Dr. Christine Blasey Ford bared her soul before the Senate Judiciary committee and offered her sworn testimony that Supreme Court nominee (and now Supreme Court Justice) Brett Kavanaugh sexually assaulted her as a teenager. During her emotional and compelling testimony, Dr. Ford recounted the trauma she endured as a result of coming forward, reliving the entire ordeal before the country. Republican men on the Senate Judiciary Committee hid behind a female prosecutor who tried to poke holes in Ford’s story in order to question her credibility. While she didn’t succeed in the eyes of many, it was all the cover the GOP needed to go ahead and vote for Kavanaugh anyway.

Ellen Degeneres, who was herself sexually abused as a teenager, was angry at the way Ford was treated. Sitting down with Savannah Guthrie on the Today show, Degeneres detailed her fury at the spectacle.

“As a victim of sexual abuse, I am furious at people who don’t believe it and who say, ‘How do you not remember exactly what day it was?’” Degeneres said. “You don’t remember those things. What you remember is what happened to you, where you were, and how you feel. That’s what you remember.”

She went on to contrast Ford’s steady yet emotional testimony with Kavanaugh’s embarrassing tantrum and criticized the double standard on display:

“Imagine if Dr.
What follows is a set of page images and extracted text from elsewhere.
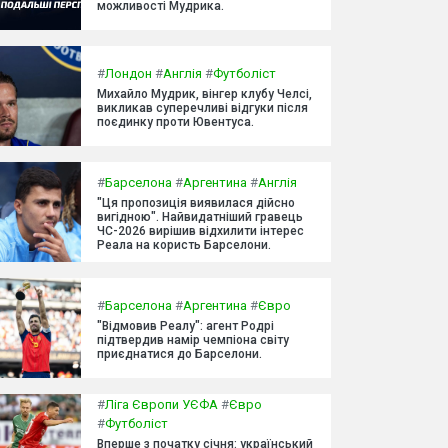
можливості Мудрика.
#
Лондон
#
Англія
#
Футболіст
Михайло Мудрик, вінгер клубу Челсі,
викликав суперечливі відгуки після
поєдинку проти Ювентуса.
#
Барселона
#
Аргентина
#
Англія
"Ця пропозиція виявилася дійсно
вигідною". Найвидатніший гравець
ЧС-2026 вирішив відхилити інтерес
Реала на користь Барселони.
#
Барселона
#
Аргентина
#
Євро
"Відмовив Реалу": агент Родрі
підтвердив намір чемпіона світу
приєднатися до Барселони.
#
Ліга Європи УЄФА
#
Євро
#
Футболіст
Вперше з початку січня: український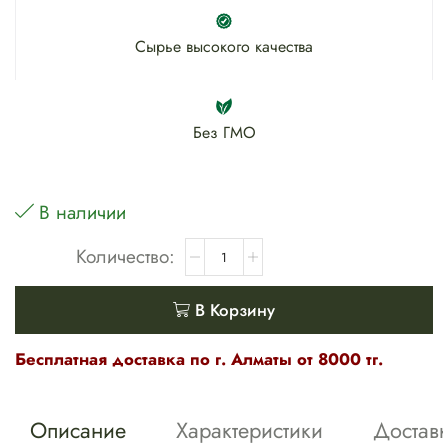
Сырье высокого качества
Без ГМО
В наличии
В Корзину
Бесплатная доставка по г. Алматы от 8000 тг.
Описание
Характеристики
Достав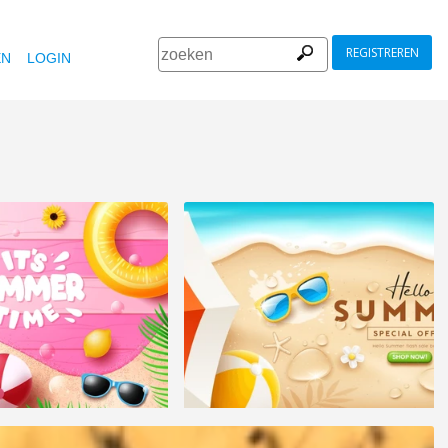
REGISTREREN
EN
LOGIN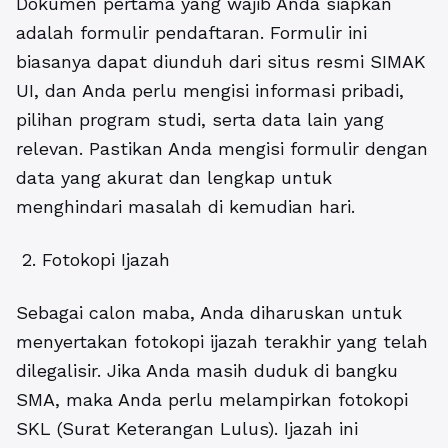
Dokumen pertama yang wajib Anda siapkan
adalah formulir pendaftaran.
Formulir ini
biasanya dapat diunduh dari situs resmi SIMAK
UI, dan Anda perlu mengisi informasi pribadi,
pilihan program studi, serta data lain yang
relevan. Pastikan Anda mengisi formulir dengan
data yang akurat dan lengkap untuk
menghindari masalah di kemudian hari.
2. Fotokopi Ijazah
Sebagai calon maba, Anda diharuskan untuk
menyertakan fotokopi ijazah terakhir yang telah
dilegalisir. Jika Anda masih duduk di bangku
SMA, maka Anda perlu melampirkan fotokopi
SKL (Surat Keterangan Lulus). Ijazah ini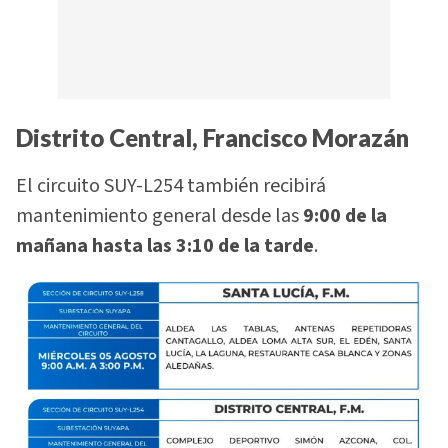
Distrito Central, Francisco Morazán
El circuito SUY-L254 también recibirá
mantenimiento general desde las
9:00 de la
mañana hasta las 3:10 de la tarde
.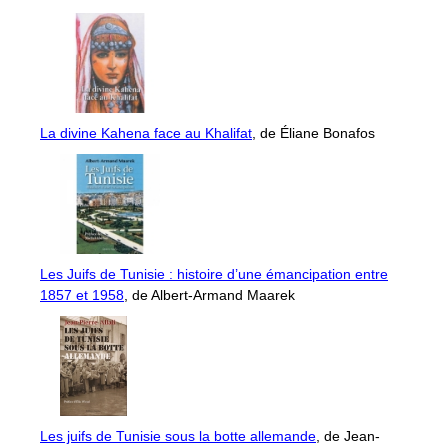
La divine Kahena face au Khalifat
, de Éliane Bonafos
Les Juifs de Tunisie : histoire d’une émancipation entre
1857 et 1958
, de Albert-Armand Maarek
Les juifs de Tunisie sous la botte allemande
, de Jean-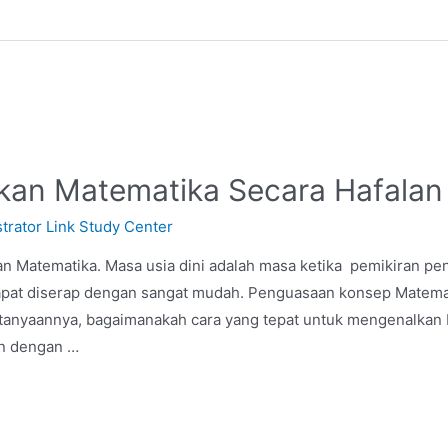
kan Matematika Secara Hafalan
trator Link Study Center
gan Matematika. Masa usia dini adalah masa ketika pemikiran p
 dapat diserap dengan sangat mudah. Penguasaan konsep Matema
tanyaannya, bagaimanakah cara yang tepat untuk mengenalkan
an dengan …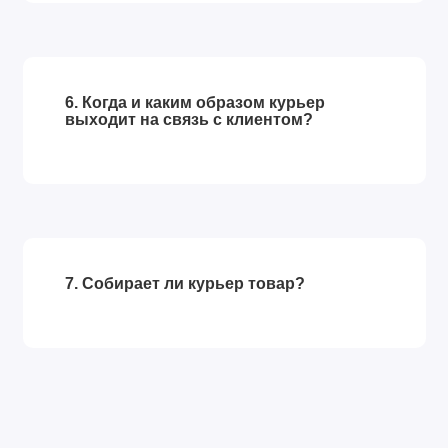
6. Когда и каким образом курьер
выходит на связь с клиентом?
7. Собирает ли курьер товар?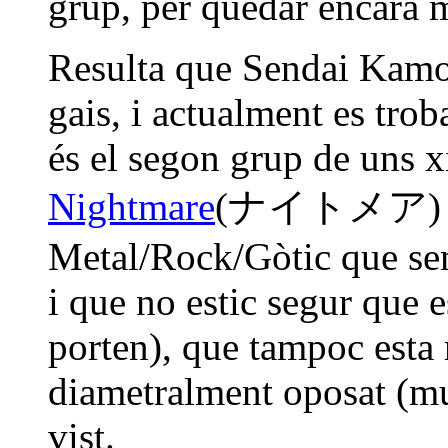
grup, per quedar encara m
Resulta que Sendai Kamot
gais, i actualment es trob
és el segon grup de uns x
Nightmare
(
ナイトメア)
Metal/Rock/Gòtic que semb
i que no estic segur que e
porten), que tampoc esta
diametralment oposat (mus
vist.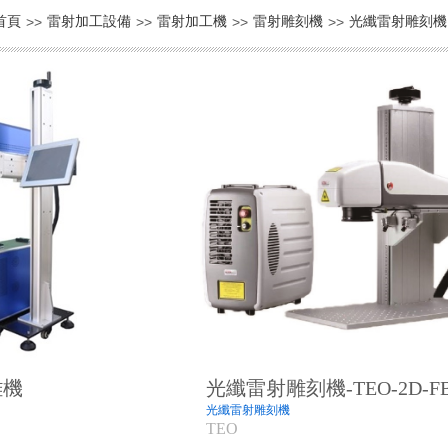
首頁
>>
雷射加工設備
>>
雷射加工機
>>
雷射雕刻機
>>
光纖雷射雕刻機
雕機
光纖雷射雕刻機-TEO-2D-F
光纖雷射雕刻機
TEO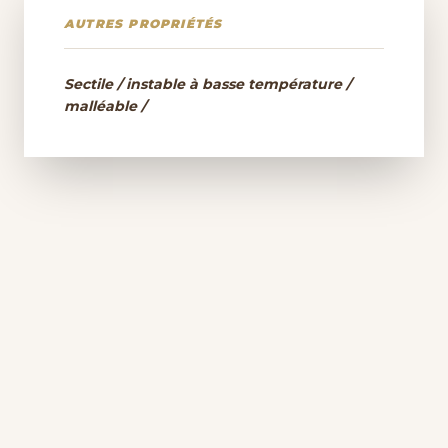
AUTRES PROPRIÉTÉS
Sectile / instable à basse température /
malléable /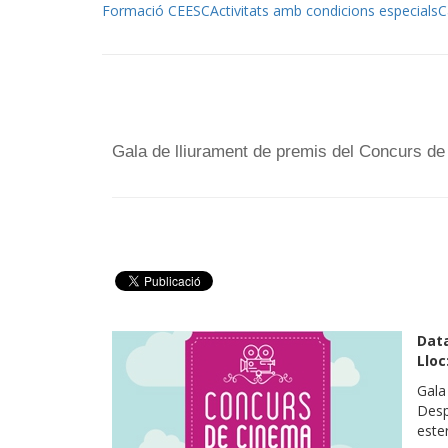
Formació CEESC
Activitats amb condicions especials
C
Gala de lliurament de premis del Concurs d
Dat
Lloc
Gala
Desp
este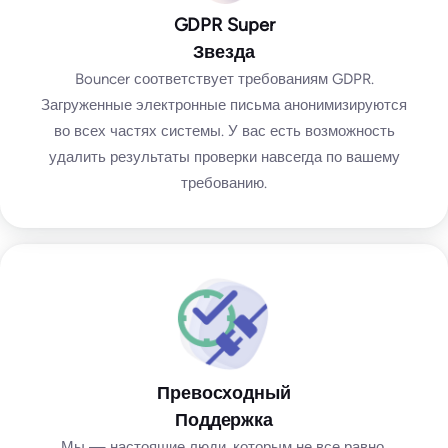
GDPR Super
Звезда
Bouncer соответствует требованиям GDPR.
Загруженные электронные письма анонимизируются
во всех частях системы. У вас есть возможность
удалить результаты проверки навсегда по вашему
требованию.
Превосходный
Поддержка
Мы — настоящие люди, которым не все равно.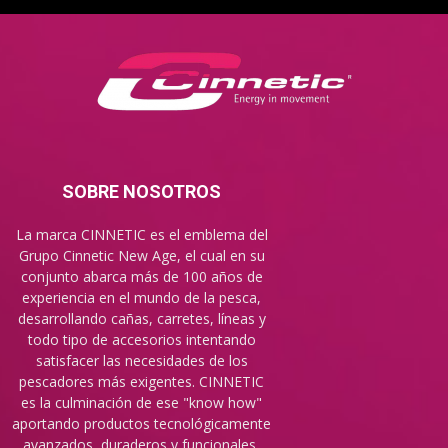
SOBRE NOSOTROS
La marca CINNETIC es el emblema del
Grupo Cinnetic New Age, el cual en su
conjunto abarca más de 100 años de
experiencia en el mundo de la pesca,
desarrollando cañas, carretes, líneas y
todo tipo de accesorios intentando
satisfacer las necesidades de los
pescadores más exigentes. CINNETIC
es la culminación de ese "know how"
aportando productos tecnológicamente
avanzados, duraderos y funcionales,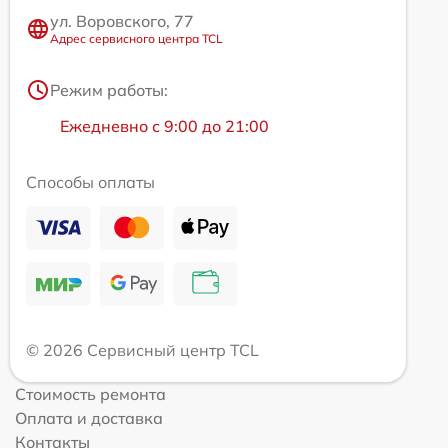
ул. Воровского, 77
Адрес сервисного центра TCL
Режим работы:
Ежедневно с 9:00 до 21:00
Способы оплаты
© 2026 Сервисный центр TCL
Стоимость ремонта
Оплата и доставка
Контакты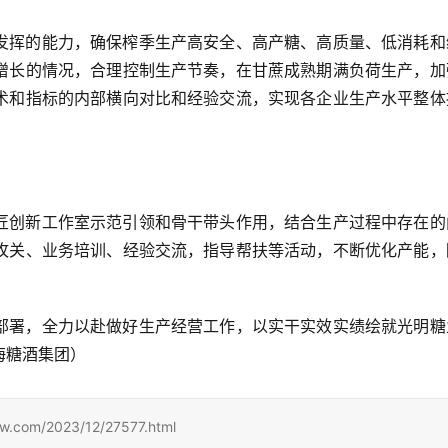
发挥的能力，确保榨季生产高安全、高产糖、高质量、低消耗和
增长的情况，合理控制生产节奏，在甘蔗成熟期满负荷生产，加
术和指标的内部横向对比和经验交流，实现各企业生产水平整体
匠创新工作室示范引领和骨干带头作用，结合生产过程中存在的
攻关、业务培训、经验交流，指导帮扶等活动，不断优化产能，
部署，全力以赴做好生产经营工作，以实干实效实绩绘就光明糖
海糖酒集团）
m/2023/12/27577.html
Ford would have been that angry on the stand and would have talked back to somebody questioning her,” she continued. “Women aren’t supposed to do that, but [Kavanaugh] can get away with it, because he was angry. She was angry, too, but she controlled herself and was hurt, but she’s not allowed to do that, because we’re not allowed to do that.”

Following Kavanaugh’s confirmation, Degeneres tweeted in solidarity with Dr. Christine Blasey Ford letting her know that her tremendous sacrifice wouldn’t be in vain.

Twitter

Ellen previously shared the story of her assault alongside actress Busy Philipps, who wrote about her own abuse as a teenager.

“Listen to me and believe what I’m saying” is an incredibly simple and straightforward thing to ask of your fellow human beings. Forcing women to relive their trauma every time another woman comes forward in the hopes that this simple ask might go answered is appalling.